There is ample recognition that forest growth is and has been rapidly exceeding the volume of trees logged, yet the call for the end of timber harvesting on public lands has never been louder. The net results are forests growing so dense that wildfire, insects and disease will be the factors that shape their futures.

Arizona's Coconino National Forest is an example. Forest growth in that forest is such that a five-fold increase in commercial thinning for the next 30 years will result in a forest that is denser in 2033 than today.

However, that statistic may be purely a paper exercise, for unprecedented insect outbreaks and wildfire have and are devastating that region today.

In Arizona, these wildfires will reach far into the future. Those pine forests burned by stand replacement wildfire as much as 50 years ago are merely grasslands today.

Fire salvage proposals are continually challenged in the courts. For every 20 acres of land saved from timber harvest in America, a pristine acre of land must be harvested elsewhere in the world. It is recognized that not every acre can be salvaged without significant environmental impacts.

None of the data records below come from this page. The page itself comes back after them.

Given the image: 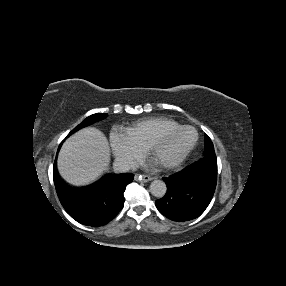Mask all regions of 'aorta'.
I'll return each instance as SVG.
<instances>
[{
  "instance_id": "obj_1",
  "label": "aorta",
  "mask_w": 286,
  "mask_h": 286,
  "mask_svg": "<svg viewBox=\"0 0 286 286\" xmlns=\"http://www.w3.org/2000/svg\"><path fill=\"white\" fill-rule=\"evenodd\" d=\"M167 191L166 183L162 180H154L150 184V192L157 198H162Z\"/></svg>"
}]
</instances>
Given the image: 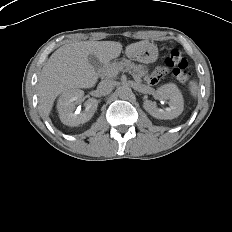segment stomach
<instances>
[{
	"instance_id": "obj_1",
	"label": "stomach",
	"mask_w": 232,
	"mask_h": 232,
	"mask_svg": "<svg viewBox=\"0 0 232 232\" xmlns=\"http://www.w3.org/2000/svg\"><path fill=\"white\" fill-rule=\"evenodd\" d=\"M129 57L145 64L153 63L158 58V49L154 44L148 43L133 54L129 55Z\"/></svg>"
}]
</instances>
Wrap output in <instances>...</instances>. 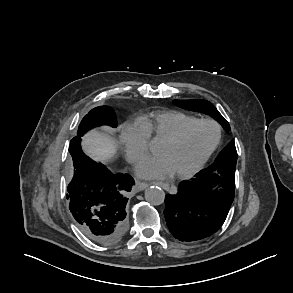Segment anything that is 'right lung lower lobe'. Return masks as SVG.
<instances>
[{
  "instance_id": "obj_1",
  "label": "right lung lower lobe",
  "mask_w": 293,
  "mask_h": 293,
  "mask_svg": "<svg viewBox=\"0 0 293 293\" xmlns=\"http://www.w3.org/2000/svg\"><path fill=\"white\" fill-rule=\"evenodd\" d=\"M81 136L69 146L73 177L68 185L69 209L80 230L92 241L112 244L127 232L126 192L134 184L129 174H113L81 150Z\"/></svg>"
}]
</instances>
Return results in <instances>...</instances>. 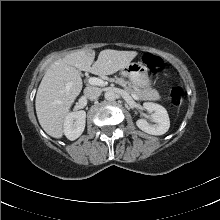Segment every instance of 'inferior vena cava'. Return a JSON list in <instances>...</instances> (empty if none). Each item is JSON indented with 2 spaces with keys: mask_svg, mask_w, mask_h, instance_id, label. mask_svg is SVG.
Segmentation results:
<instances>
[{
  "mask_svg": "<svg viewBox=\"0 0 220 220\" xmlns=\"http://www.w3.org/2000/svg\"><path fill=\"white\" fill-rule=\"evenodd\" d=\"M101 95V89L98 87H86L84 89V96L89 100H95Z\"/></svg>",
  "mask_w": 220,
  "mask_h": 220,
  "instance_id": "602c4592",
  "label": "inferior vena cava"
}]
</instances>
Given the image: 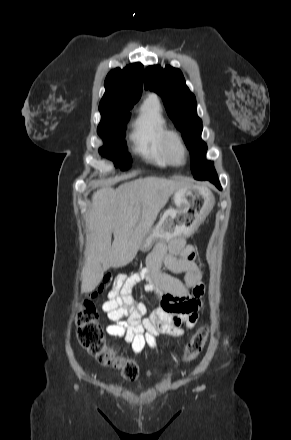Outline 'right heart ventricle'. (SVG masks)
<instances>
[{
    "label": "right heart ventricle",
    "instance_id": "1",
    "mask_svg": "<svg viewBox=\"0 0 291 440\" xmlns=\"http://www.w3.org/2000/svg\"><path fill=\"white\" fill-rule=\"evenodd\" d=\"M167 131L159 99L153 94L149 95L131 123L129 140L133 152L147 162L159 166L169 164L164 146Z\"/></svg>",
    "mask_w": 291,
    "mask_h": 440
}]
</instances>
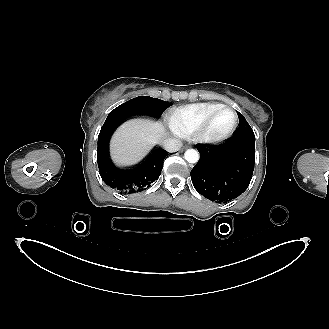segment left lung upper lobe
<instances>
[{
  "label": "left lung upper lobe",
  "instance_id": "5c2ea615",
  "mask_svg": "<svg viewBox=\"0 0 329 329\" xmlns=\"http://www.w3.org/2000/svg\"><path fill=\"white\" fill-rule=\"evenodd\" d=\"M237 113H238V117H239V127L237 128L233 138L241 137V136L255 138L253 130L250 127V125L248 124V122L246 121V119L244 118V116L239 112H237Z\"/></svg>",
  "mask_w": 329,
  "mask_h": 329
}]
</instances>
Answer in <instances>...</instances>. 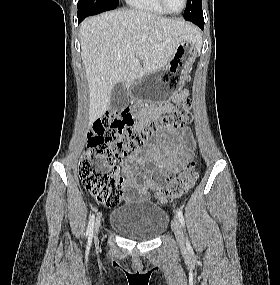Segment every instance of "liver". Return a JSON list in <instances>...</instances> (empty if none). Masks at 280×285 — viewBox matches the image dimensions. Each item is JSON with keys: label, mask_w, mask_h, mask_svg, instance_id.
I'll return each instance as SVG.
<instances>
[{"label": "liver", "mask_w": 280, "mask_h": 285, "mask_svg": "<svg viewBox=\"0 0 280 285\" xmlns=\"http://www.w3.org/2000/svg\"><path fill=\"white\" fill-rule=\"evenodd\" d=\"M200 39L195 26L143 10L87 18L80 26V43L89 88V124L108 110L115 84L129 86L164 68L179 43Z\"/></svg>", "instance_id": "liver-1"}]
</instances>
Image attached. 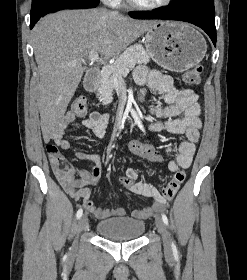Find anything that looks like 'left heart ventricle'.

Yet, if only half of the burned timber in the West's four largest 2002 wildfires were to be salvaged, we would save 65,000 acres of pristine forests beyond our borders - old growth laden, unroaded, and ecologically valuable foreign forests.

If logging activities are causing such detrimental environmental impacts at home, are these impacts any less in a foreign land?

Americans have lost the connection between vast consumption of natural resources, and subsequent environmental effects, simply because the greatest effects are now beyond America's borders. Siberian permafrost for-ests, British Columbian temperate rain forests, and tropical hardwood forests are being impacted, the recipients of our environmental "exports."

We must achieve a balance between the needs of the land and the needs of the people. As we are now becoming aware, the consequences of imbalance are devastating on a global scale, and are frankly, socially irresponsible.

We must recognize that not only must our consumptive tendencies change, but they must also be reflected in the use and production of our own natural resources.

Think global; act local. The global environment depends on it.

John Gerritsrna has been a forester for 25 years. He is currently employed by the BLM and the US Forest Service in Southwest Oregon.